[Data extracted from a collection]
- Opening Delimiter -

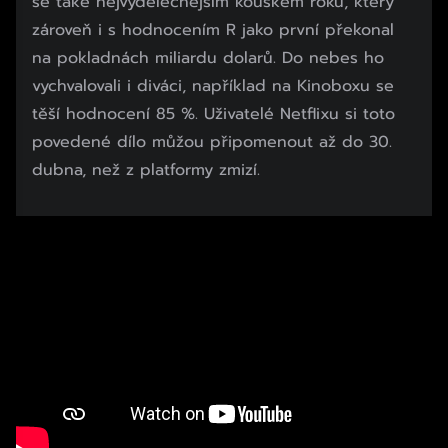
se také nejvýdělečnějším kouskem roku, který
zároveň i s hodnocením R jako první překonal
na pokladnách miliardu dolarů. Do nebes ho
vychvalovali i diváci, například na Kinoboxu se
těší hodnocení 85 %. Uživatelé Netflixu si toto
povedené dílo můžou připomenout až do 30.
dubna, než z platformy zmizí.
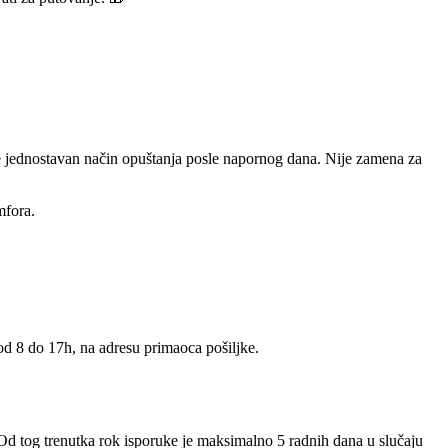
ele jednostavan način opuštanja posle napornog dana. Nije zamena za
mfora.
 od 8 do 17h, na adresu primaoca pošiljke.
 Od tog trenutka rok isporuke je maksimalno 5 radnih dana u slučaju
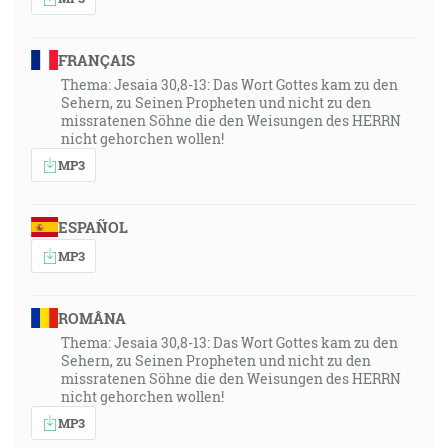
25:21 Shora nad oblohou, ktorá bola nad ich hlavou,
bola podoba trónu, na pohľad ako kameň zafír a na
podobe trónu bola podoba na pohľad ako človek, na
FRANÇAIS
ňom shora. A videl som niečo jako farbu žeravého
Thema: Jesaia 30,8-13: Das Wort Gottes kam zu den
kovu, niečo na pohľad ako oheň, čím bola obňatá
Sehern, zu Seinen Propheten und nicht zu den
dookola, od vidu jeho bedier a hore; a od vidu jeho
missratenen Söhne die den Weisungen des HERRN
nicht gehorchen wollen!
bedier a dole som videl čosi na pohľad ako oheň, a ten
MP3
na pohľad ako človek mal žiaru dookola. Na pohľad
ako dúha, ktorá býva na oblaku v deň dažďa, taká bola
na pohľad tá žiara dookola. To bol zjav podoby slávy
ESPAÑOL
Hospodinovej. A keď som to videl, padnul som na
MP3
svoju tvár a počul som hlas hovoriaceho. [Ez 1:26-28]
Takto hovorí Hospodin: Nebesia sú mi stolicou, a zem
ROMÂNA
je podnožou mojich nôh. Kde jaký je to dom, ktorý mi
Thema: Jesaia 30,8-13: Das Wort Gottes kam zu den
vystavíte? Alebo kde je nejaké miesto môjho
Sehern, zu Seinen Propheten und nicht zu den
missratenen Söhne die den Weisungen des HERRN
odpočinku? [Iz 66:1]
nicht gehorchen wollen!
MP3
A Peter i tí, ktorí boli s ním, boli obtiažení spánkom,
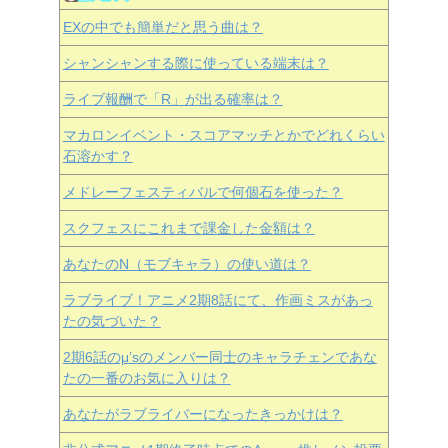
EXの中でも簡単だと思う曲は？
シャンシャンする際に使っている端末は？
ライブ報酬で「R」が出る確率は？
マカロンイベント・スコアマッチとかでどれくらい
石溶かす？
メドレーフェスティバルで何個石を使った？
スクフェスにこれまで課金した金額は？
あなたのN（モブキャラ）の使い道は？
ラブライブ！アニメ2期8話にて、作画ミスがあっ
たの気づいた？
2期6話のμ’sのメンバー同士のキャラチェンであな
たの一番のお気に入りは？
あなたがラブライバーになったきっかけは？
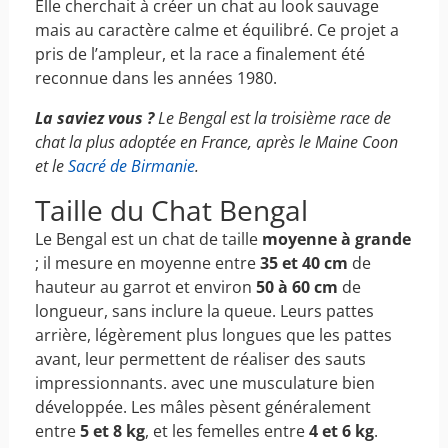
Elle cherchait à créer un chat au look sauvage
mais au caractère calme et équilibré. Ce projet a
pris de l’ampleur, et la race a finalement été
reconnue dans les années 1980.
La saviez vous ?
Le Bengal est la troisième race de
chat la plus adoptée en France, après le Maine Coon
et le
Sacré de Birmanie
.
Taille du Chat Bengal
Le Bengal est un chat de taille
moyenne à grande
; il mesure en moyenne entre
35 et 40 cm
de
hauteur au garrot et environ
50 à 60 cm
de
longueur, sans inclure la queue. Leurs pattes
arrière, légèrement plus longues que les pattes
avant, leur permettent de réaliser des sauts
impressionnants. avec une musculature bien
développée. Les mâles pèsent généralement
entre
5 et 8 kg
, et les femelles entre
4 et 6 kg
.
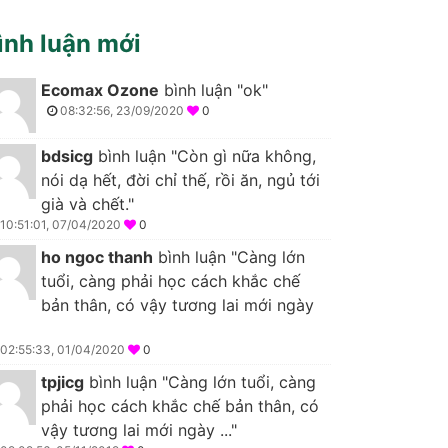
ình luận mới
Ecomax Ozone
bình luận "ok"
08:32:56, 23/09/2020
0
bdsicg
bình luận "Còn gì nữa không,
nói dạ hết, đời chỉ thế, rồi ăn, ngủ tới
già và chết."
10:51:01, 07/04/2020
0
ho ngoc thanh
bình luận "Càng lớn
tuổi, càng phải học cách khắc chế
bản thân, có vậy tương lai mới ngày
02:55:33, 01/04/2020
0
tpjicg
bình luận "Càng lớn tuổi, càng
phải học cách khắc chế bản thân, có
vậy tương lai mới ngày ..."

- Closing Delimiter -

Copy whichever lines of the records above contain the word "človek".

→ Written answer:
podobe trónu bola podoba na pohľad ako človek, na
na pohľad ako človek mal žiaru dookola. Na pohľad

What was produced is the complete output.